This last Thursday I had the privilege of giving a talk at our local Linux User Group about diagnosing firewall issues on Linux entitled "It's Never the Firewall: Diagnosing Linux Firewall Issues". I really enjoyed giving the talk, however, I left a few questions unanswered. While I may do a more extensive post on everything that I went through in the talk (I have been lax on writing content for this blog), this post is more to answer the outstanding questions and of course to make my slides available.

As far as I remember the only question I wasn't able to answer was about file descriptors related to TCP connections. It isn't exactly a firewall issue but exhaustion of file descriptors is one of the issues I've seen blamed on the firewall (which in turn was relevant to the talk).

Established TCP connections consume file descriptors on Linux systems. Each user session is restricted by a limit defined by the system administrator (or more likely using the distribution's defaults). Some services consume a large number of file descriptors for their basic operations before any network connections are involved (Redis and Elasticsearch being two common services that both recommend increasing this limit).

When file descriptors are exhausted there are two common behaviors of applications depending on how they're written. The first and more common behavior will an immediately terminated connection, which to the user will look quite similar to a iptables REJECT response. The less common behavior is waiting until a file descriptor to become available before accepting the connection, which will result in a hanging incomplete connection much like an iptables DROP target.

An important caveat here is that I'm talking about user perception. If you look at the packets being exchanged, it's clear that this isn't the case.

A quick way to diagnose if this is an issue is to compare the current number of open file descriptors by a user to their limit. In my experience most of these commands are available to unprivileged users which is also handy if there is a complicated process for using or executing commands with elevated privileges.

First let's check what the total number of open file descriptors are on the system:

[user@sample-host] ~ $ lsof | wc -l
185779

If it is under 10,000 there is a very good chance this is not the problem you're looking for. If you see a large number like the output above, it is worth investigating more. The host that I sampled that from currently has no file descriptor issues.

First you'll want to identify the main process of the application that is having issues. Make sure you note the user that the application is running as. Identify the current configured limits for that process (replace <PID> with the pid you just found):

[user@sample-host] ~ $ grep 'open files' /proc//limits
Max open files            1024                 4096                 files

This tells the process is currently operating with a soft limit of 1,024 file descriptors and a hard limit of 4,096. This is where the diagnostics can get a little fuzzy. File descriptors are limited by user session not by process or user which is what we can directly query on. To get a rough idea of where we're at lets query those two specifics.

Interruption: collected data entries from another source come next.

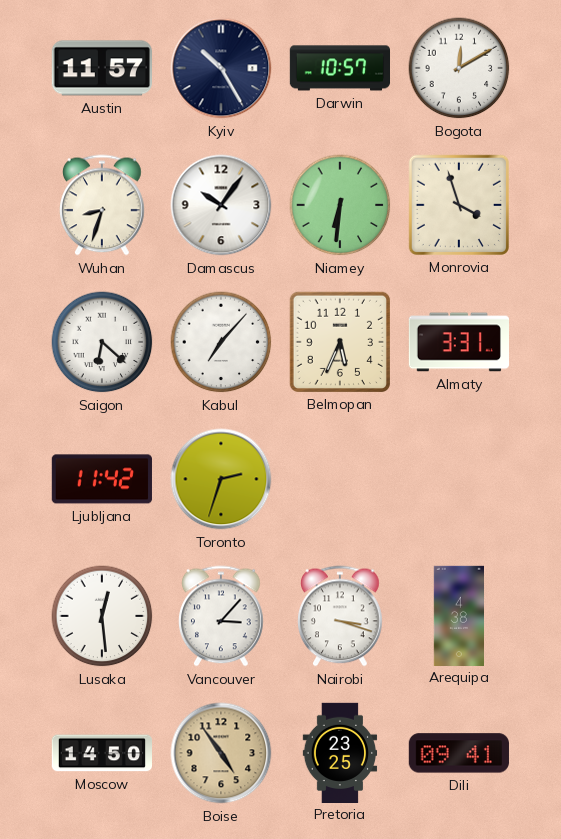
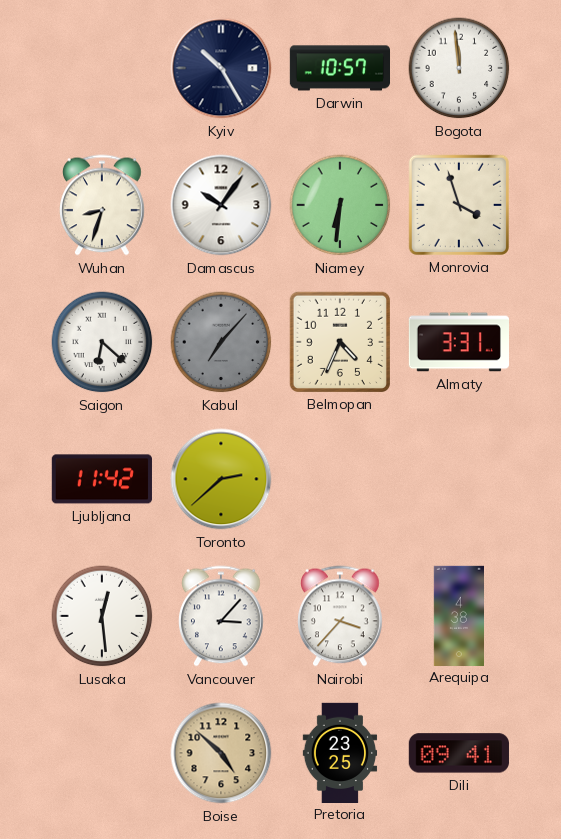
Austin: 11:57 -> none
Bogota: 12:10 -> 11:59
Kabul dial: white -> grey
Belmopan: 5:34 -> 4:34
Toronto: 2:33 -> 2:38
Nairobi: 3:18 -> 3:37
Moscow: 14:50 -> none
Boise: 4:54 -> 4:52
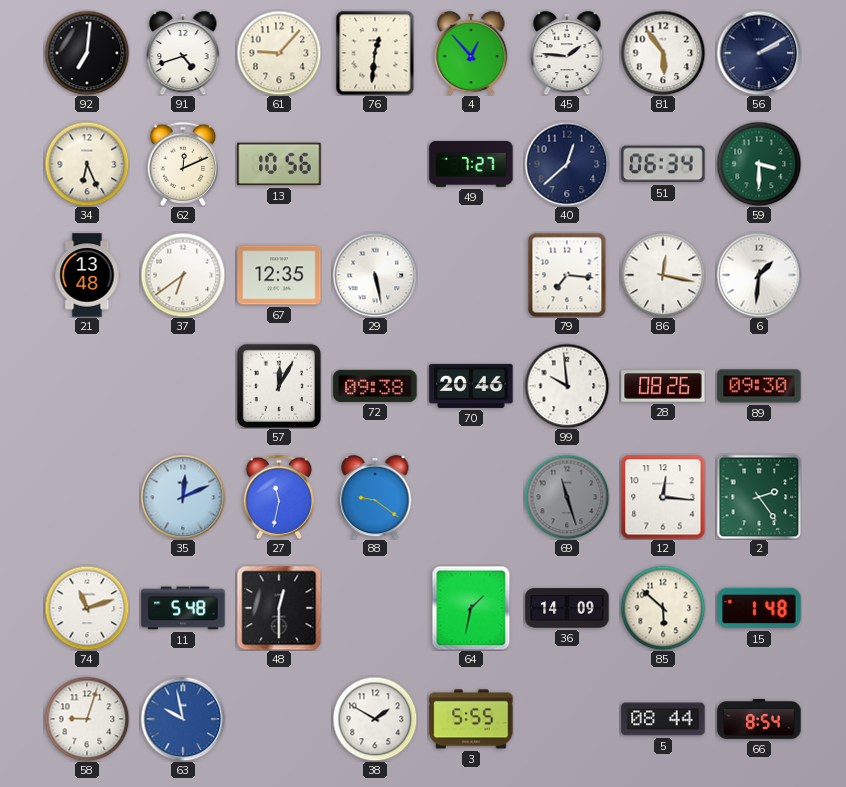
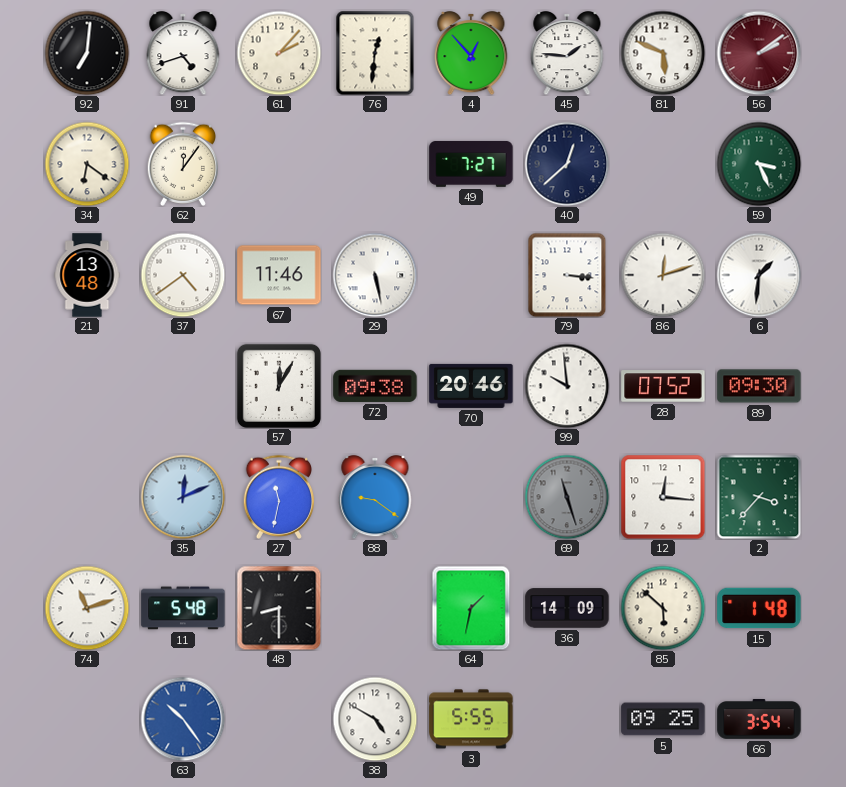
61: 9:07 -> 2:07
81: 5:54 -> 5:49
56: 2:10 -> 2:09
56 dial: navy -> burgundy
34: 6:26 -> 6:21
62: 12:11 -> 12:06
13: 10:56 -> none
51: 06:34 -> none
59: 3:30 -> 3:26
37: 6:39 -> 4:39
67: 12:35 -> 11:46
79: 7:16 -> 3:16
86: 12:17 -> 12:12
28: 08:26 -> 07:52
2: 2:24 -> 3:37
48: 12:30 -> 8:30
58: 9:03 -> none
63: 9:58 -> 10:24
38: 1:50 -> 4:50
5: 08:44 -> 09:25
66: 8:54 -> 3:54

[user@sample-host] ~ $ lsof -p  | wc -l
5
[user@sample-host] ~ $ lsof -u  | wc -l
721

This particular example is enough for us to clearly see file descriptors are not an issue. The current number of file descriptors open for the user (721) is below the process's soft limit of 1,024. If the number of file descriptors is closer to our limits you'll have to get an exact count of what is going on. Unfortunately I don't know an easy one liner to check this.

To get an exact count you need to enumerate all processes with the same session identifier (SID) as your target process, query them all for the current file descriptor consumption, and add them up into a total. As a rule of thumb I recommend leaving about a 25% overhead for your service during peak load which can be set in your system limits file for that service's user.